The Great Gatsby – how does it relate to Writing Therapy?

IMG137Having recently enjoyed seeing the film The Great Gatsby, I was not a little excited to see that within the story line, writing therapy is mentioned and recommended to Nick Caraway by his psychiatrist.

Nick has been through traumas with the demise of his friend Jay Gatsby, as well as the amoral way people behaved within the societal circles of a fictionalised place near New York. He is anxious, nervous and is suffering a psychiatric condition. His psychiatrist is listening to him, however, he says to Nick, (paraphrased):

“Take this journal. Write it all down as it was and happened.”

“I’m no good at writing, I have already tried that.”

“You don’t need to be, write down everything, tell the story as it was, no one need see it. You can burn it afterwards.”

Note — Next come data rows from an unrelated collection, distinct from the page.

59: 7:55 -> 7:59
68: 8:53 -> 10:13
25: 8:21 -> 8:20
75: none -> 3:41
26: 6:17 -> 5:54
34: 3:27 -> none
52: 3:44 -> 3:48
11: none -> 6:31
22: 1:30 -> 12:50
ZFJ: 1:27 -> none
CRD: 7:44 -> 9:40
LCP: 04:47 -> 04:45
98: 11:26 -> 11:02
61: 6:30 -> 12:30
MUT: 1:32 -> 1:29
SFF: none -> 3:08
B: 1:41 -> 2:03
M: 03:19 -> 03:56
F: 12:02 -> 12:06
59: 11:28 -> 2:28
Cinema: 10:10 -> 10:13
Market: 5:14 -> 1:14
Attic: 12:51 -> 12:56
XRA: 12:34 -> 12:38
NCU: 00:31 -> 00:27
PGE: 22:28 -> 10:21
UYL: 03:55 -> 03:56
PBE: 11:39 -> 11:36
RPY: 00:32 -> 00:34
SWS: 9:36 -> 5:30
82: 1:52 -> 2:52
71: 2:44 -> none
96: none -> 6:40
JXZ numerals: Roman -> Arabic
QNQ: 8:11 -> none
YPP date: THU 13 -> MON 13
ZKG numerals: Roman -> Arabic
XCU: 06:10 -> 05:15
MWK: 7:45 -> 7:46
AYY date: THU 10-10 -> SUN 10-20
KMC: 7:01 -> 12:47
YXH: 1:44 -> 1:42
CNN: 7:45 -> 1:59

So Caraway does, and he writes and writes and writes and releases himself from the strain and psychological pain that an experience like his can inflict. (A great piece of literature worth reading if you are ever interested.) His psychiatrist is describing perfectly, writing therapy.

Within this scene the essential tenets of writing therapy are communicated:

  1. Write down the incident, stress, or trauma, using narrative (one of the most effective forms though I do letters, autobiography and poetry as well in my workshops.)
  2. Be completely honest about your emotions about this event, worry, concern or anxiety. Do not censor yourself at all.
  3. Don’t worry about being a great writer, about grammar, or writing structure even, simply write the narrative in the way that you can. Write from your perspective or the perpetrators perspective if you’re bold (more release can be achieved this way, through empathy for the other).
  4. No one need see it. In fact write as if no one will ever see it. You can burn it, destroy it, publish it, shred it, have a ceremony and destroy it. The point is the writing is not for an audience, but to be completely confidential, unless you choose otherwise.

This is writing therapy, and it works, dramatically for people.

When it is examined, writing therapy has been utilised for centuries though has only been studied since the 1980s in a scientific manner. Through these studies, psychiatrists and others have shown that people can be completely healed from traumas, physically, mentally and emotionally. In fact the physical benefits were the most surprising. You can read about that here on my website.

Writing therapy is being honest with yourself, totally truthful or it doesn’t work and releasing yourself through the process of writing. It works. You do not need to be a writer. Writing prowess is actually irrelevant in this process. You do not even need to enjoy writing to practice writing therapy. By doing writing therapy you will come to enjoy writing even more as you experience freedom from worries, concerns and anxieties you didn’t think was possible. I will post more soon. Thanks for reading! Go well.